A Solution To The Environmental Crisis

Whitehorn also remarked that the UK government’s space exploration program roadmap can demonstrate its significance in the fight against global climate change.

As a result, there is now hope that the British government will be able to launch so-called “dirty industries” into space, reducing their detrimental consequences on Earth.

These businesses, according to Whitehorn, may encompass everything from enormous data centers to cryptocurrency mining operations, which can require a lot of energy on their own.

Because the world is still trying to wean itself off of fossil fuels and towards renewable energy sources, the environmental effects of these two industries are mostly dependent on their power-hungry nature.

Also see: NASA’s Perseverance Rover’s New Mission-Critical Images as the Latest Proof of Water on Mars

UK Space Exploration Has a Difficult Past

Since their most recent large-scale attempts, Britain’s space program has mostly remained beneath the radar, and for good reason.

During the 1950s and 1960s space race between the Soviet Union and the United States, the UK space program ran into a major snag when attempting to launch a satellite.

This satellite launch scheme, according to The Big Issue, was contingent on the development of the Black Arrow rocket.

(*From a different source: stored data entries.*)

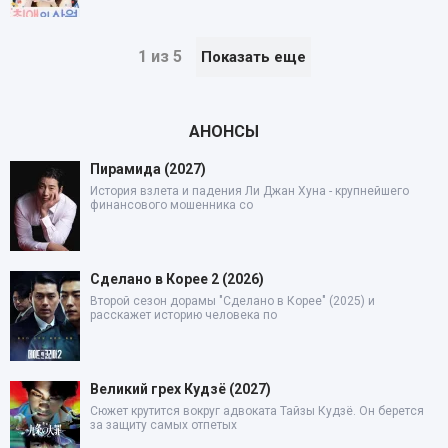
1 из 5
Показать еще
АНОНСЫ
Пирамида (2027)
История взлета и падения Ли Джан Хуна - крупнейшего
финансового мошенника со
Сделано в Корее 2 (2026)
Второй сезон дорамы "Сделано в Корее" (2025) и
расскажет историю человека по
Великий грех Кудзё (2027)
Сюжет крутится вокруг адвоката Тайзы Кудзё. Он берется
за защиту самых отпетых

However, Black Arrow’s launch failed just a month before NASA’s Saturn V rocket launched the first humans to the moon, with the rocket breaking apart and tumbling back to Earth in fragments just a minute into its flight.

After Black Arrow, the UK space program made two additional launches: the suborbital Launch Two in March 1970 and the suborbital Launch Three in April 1970. News from Brinkwire in a nutshell.